China’s claim to global economic leadership was further strengthened when President Trump pulled out the United States from the TransPacific Partnership (TPP), threatened heavy import duties on U.S corporations producing goods abroad and stated that he would open negotiations on NAFTA. At the very least, these moves, which go against decades of liberalization, points to a protectionist United States. In the worst case, they are the opening salvo of a trade war with the major U.S trade partners.
What has China done and what will China do to claim this mantle of global leadership? The Chinese leadership has already hinted at reinvigorating a TPP, which would exclude the United States. However, the most powerful instrument that China currently has is its financial clout, clout that is being exercised through a series of bilateral and multilateral venues: the Asian Infrastructure Investment Bank (AIIB), the Silk Road Economic Belt, the Twenty First Century Maritime Silk Road and the Shanghai Cooperation Organization. I will focus on a few of these initiatives.
The centerpiece of the Chinese soft power projection is the newest multilateral financial institution (MFI) on the block, the Asian Infrastructure Investment Bank (AIIB). The AIIB represents a bold move by China to assert its economic and financial power in a global financial system dominated by the G-7. In addition to the AIIB, China launched a second MLFI in 2014, the New Development Bank (July 2014) with a capital of $50 billion, with the BRICs and South Africa as founding member. The AIIB (October 2014) was launched with $100 billion in capital and 57 member countries—the United States did not join. In comparison, the World Bank and the Asian Development Bank (ADB) have capital of respectively $223 billion and $160 billion.
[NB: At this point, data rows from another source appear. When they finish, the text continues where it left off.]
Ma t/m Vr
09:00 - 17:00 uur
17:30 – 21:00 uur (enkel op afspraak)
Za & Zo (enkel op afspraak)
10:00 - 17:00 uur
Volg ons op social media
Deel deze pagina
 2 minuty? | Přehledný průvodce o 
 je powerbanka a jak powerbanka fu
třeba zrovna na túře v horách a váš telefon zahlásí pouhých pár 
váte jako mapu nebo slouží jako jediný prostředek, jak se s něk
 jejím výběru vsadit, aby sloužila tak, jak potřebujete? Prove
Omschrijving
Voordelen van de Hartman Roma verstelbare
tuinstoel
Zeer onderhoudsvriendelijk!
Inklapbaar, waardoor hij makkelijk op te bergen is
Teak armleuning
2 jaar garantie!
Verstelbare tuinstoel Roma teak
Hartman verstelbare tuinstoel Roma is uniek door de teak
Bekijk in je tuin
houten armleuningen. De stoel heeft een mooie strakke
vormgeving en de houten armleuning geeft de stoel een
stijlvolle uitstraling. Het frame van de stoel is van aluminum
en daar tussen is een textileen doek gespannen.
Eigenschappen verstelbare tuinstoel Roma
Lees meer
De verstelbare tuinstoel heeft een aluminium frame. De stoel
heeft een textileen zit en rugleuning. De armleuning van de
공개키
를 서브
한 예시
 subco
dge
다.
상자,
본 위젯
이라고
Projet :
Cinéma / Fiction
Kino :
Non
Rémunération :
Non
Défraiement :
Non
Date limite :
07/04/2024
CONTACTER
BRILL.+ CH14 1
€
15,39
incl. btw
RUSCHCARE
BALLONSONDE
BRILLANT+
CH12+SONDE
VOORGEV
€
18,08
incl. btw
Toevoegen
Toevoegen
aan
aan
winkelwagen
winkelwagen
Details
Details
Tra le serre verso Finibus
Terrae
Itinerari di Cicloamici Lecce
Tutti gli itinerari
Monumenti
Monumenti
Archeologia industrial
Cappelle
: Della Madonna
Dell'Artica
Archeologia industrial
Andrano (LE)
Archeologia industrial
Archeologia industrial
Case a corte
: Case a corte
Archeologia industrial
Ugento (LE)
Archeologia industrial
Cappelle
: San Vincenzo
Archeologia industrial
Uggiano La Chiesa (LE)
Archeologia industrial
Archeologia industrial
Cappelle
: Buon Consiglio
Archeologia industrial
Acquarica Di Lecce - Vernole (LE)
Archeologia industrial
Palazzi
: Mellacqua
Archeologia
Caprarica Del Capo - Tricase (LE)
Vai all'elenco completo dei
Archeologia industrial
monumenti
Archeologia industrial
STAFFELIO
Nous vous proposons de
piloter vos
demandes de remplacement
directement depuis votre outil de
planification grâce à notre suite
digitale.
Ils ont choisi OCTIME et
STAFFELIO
The AIIB became operational in 2015 celebrated its first birthday on January 16, 2016, having invested in 9 projects across Asia and Europe. So far, the AIIB seems well-managed, with its President Jin Liqun adopting best practices and lending standards similar to those of established MFIs such as the World Bank and the ADB. Lending by the AIIB is an essential element of the Chinese Silk Road projects, which aim at linking China, the Middle East and Europe through a massive road, rail and maritime transportation links.
The Trump administration see global economic relations as a zero-sum game and claims that his policies will put the United States on the winning side. In contrast, China is taking the lead on maintaining the existing global order of free trade and economic cooperation. Whether the Chinese stance is strategic or tactical remains to be seen, but the result will be the same, the isolation of the United States.